Researchers in America have developed a new method to produce low cost bio-jet fuel for the aviation industry.

A team from the University of Illinois has engineered sugarcane that can produce a sustainable oil called lipidcane, used to make jet fuel or biodiesel. The university released analyses showing 54 acres of it could power a Boeing 747 aircraft for 10 hours.

“We estimate that this biofuel would cost the airline industry $5.31/gallon, which is less than most of the reported prices of renewable jet fuel produced from other oil crops or algae,” explained Deepak Kumar, a postdoctoral researcher at Illinois.

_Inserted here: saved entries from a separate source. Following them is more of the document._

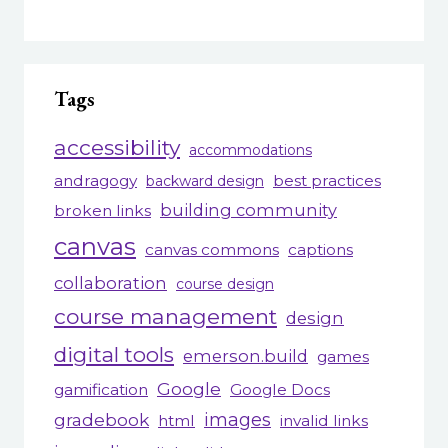
Tags
accessibility
accommodations
andragogy
best practices
backward design
building community
broken links
canvas
canvas commons
captions
collaboration
course design
course management
design
digital tools
emerson.build
games
Google
gamification
Google Docs
gradebook
images
html
invalid links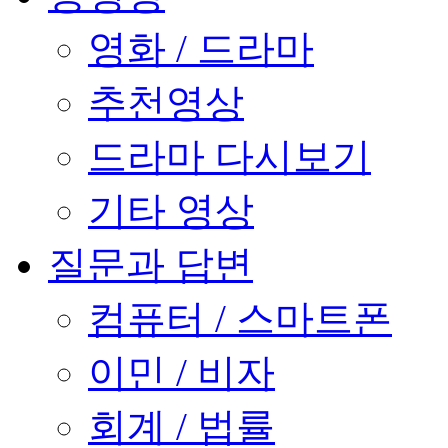
영화 / 드라마
추천영상
드라마 다시보기
기타 영상
질문과 답변
컴퓨터 / 스마트폰
이민 / 비자
회계 / 법률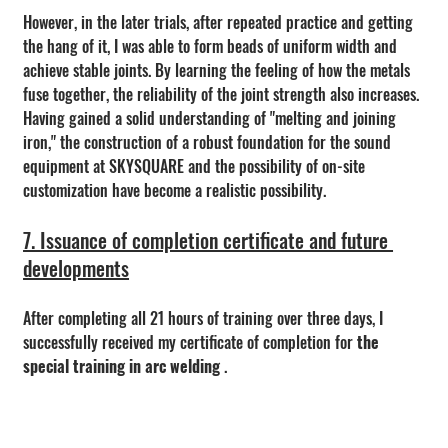
However, in the later trials, after repeated practice and getting 
the hang of it, I was able to form beads of uniform width and 
achieve stable joints. By learning the feeling of how the metals 
fuse together, the reliability of the joint strength also increases.
Having gained a solid understanding of "melting and joining 
iron," the construction of a robust foundation for the sound 
equipment at SKYSQUARE and the possibility of on-site 
customization have become a realistic possibility.
7. Issuance of completion certificate and future 
developments
After completing all 21 hours of training over three days, I 
successfully received my certificate of completion for 
the 
special training in arc welding
 .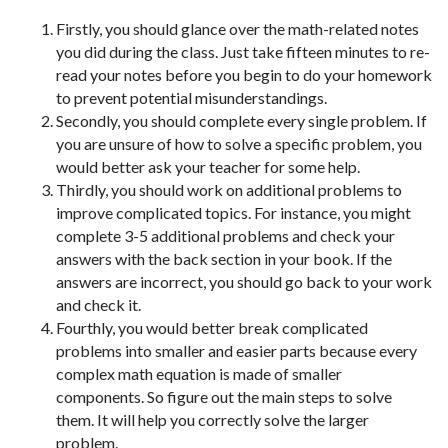
Firstly, you should glance over the math-related notes
you did during the class. Just take fifteen minutes to re-
read your notes before you begin to do your homework
to prevent potential misunderstandings.
Secondly, you should complete every single problem. If
you are unsure of how to solve a specific problem, you
would better ask your teacher for some help.
Thirdly, you should work on additional problems to
improve complicated topics. For instance, you might
complete 3-5 additional problems and check your
answers with the back section in your book. If the
answers are incorrect, you should go back to your work
and check it.
Fourthly, you would better break complicated
problems into smaller and easier parts because every
complex math equation is made of smaller
components. So figure out the main steps to solve
them. It will help you correctly solve the larger
problem.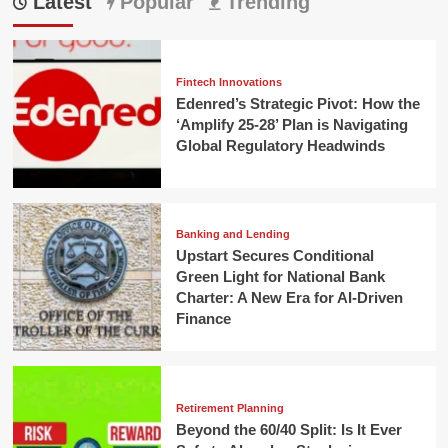
Latest
Popular
Trending
Fintech Innovations
Edenred’s Strategic Pivot: How the
‘Amplify 25-28’ Plan is Navigating
Global Regulatory Headwinds
Banking and Lending
Upstart Secures Conditional
Green Light for National Bank
Charter: A New Era for AI-Driven
Finance
Retirement Planning
Beyond the 60/40 Split: Is It Ever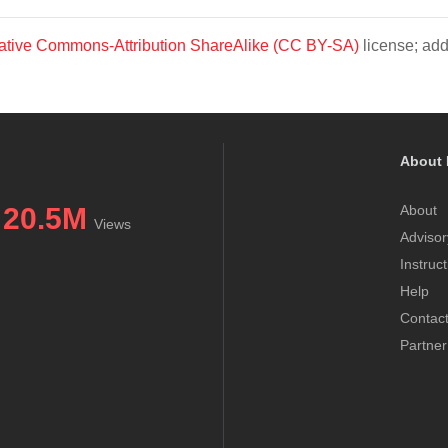
ative Commons-Attribution ShareAlike (CC BY-SA)
license; add
About 
20.5M
About
Views
Advisor
Instruc
Help
Contac
Partner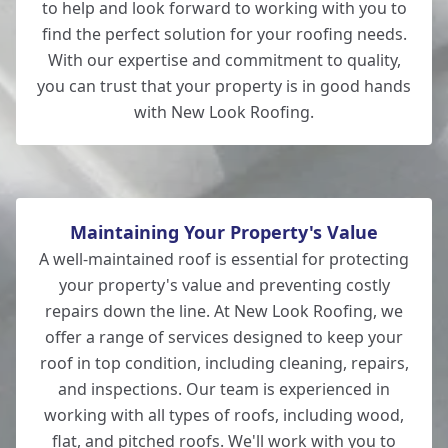
to help and look forward to working with you to
find the perfect solution for your roofing needs.
With our expertise and commitment to quality,
you can trust that your property is in good hands
with New Look Roofing.
Maintaining Your Property's Value
A well-maintained roof is essential for protecting
your property's value and preventing costly
repairs down the line. At New Look Roofing, we
offer a range of services designed to keep your
roof in top condition, including cleaning, repairs,
and inspections. Our team is experienced in
working with all types of roofs, including wood,
flat, and pitched roofs. We'll work with you to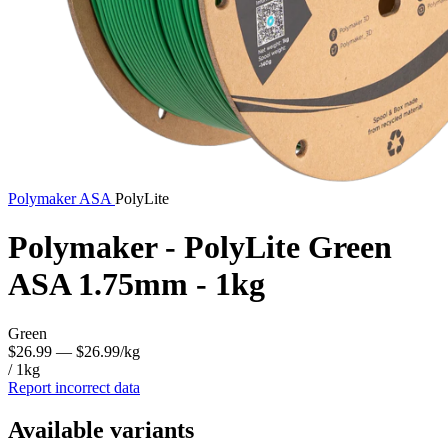
Polymaker
ASA
PolyLite
Polymaker - PolyLite Green
ASA 1.75mm - 1kg
Green
$26.99
— $26.99/kg
/ 1kg
Report incorrect data
Available variants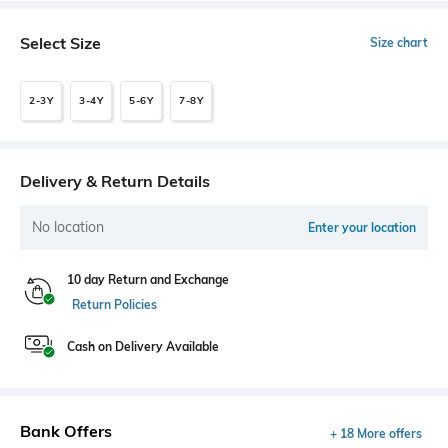
Select Size
Size chart
2-3Y
3-4Y
5-6Y
7-8Y
Delivery & Return Details
No location
Enter your location
10 day Return and Exchange
Return Policies
Cash on Delivery Available
Bank Offers
+ 18 More offers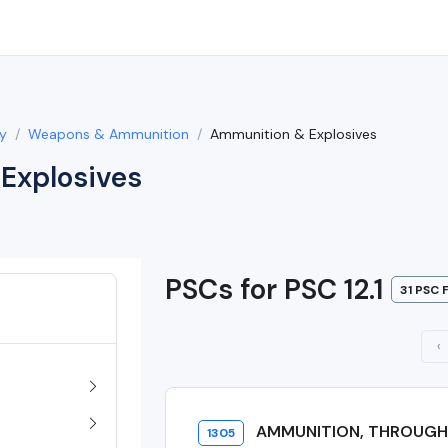
y
Weapons & Ammunition
Ammunition & Explosives
Explosives
PSCs for PSC 12.1
31 PSC 
‹
AMMUNITION, THROUG
1305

The PETROSS (Plants Engineered to Replace Oil in Sugarcane and Sorghum) research project – backed by the Advanced Research Projects Agency-Energy (ARPA-E) – has pioneered the breakthrough.

“PETROSS sugarcane is also being engineered to be more cold tolerant, potentially enabling it to be grown on an estimated 23 million acres of marginal land in the Southeastern U.S.,” added PETROSS Director Stephen Long, Gutgsell Endowed Professor of Plant Biology and Crop Sciences at the Carl R. Woese Institute for Genomic Biology at the University of Illinois. “If all of this acreage was used to produce renewable jet fuel from lipid-cane, it could replace about 65% of national jet fuel consumption.”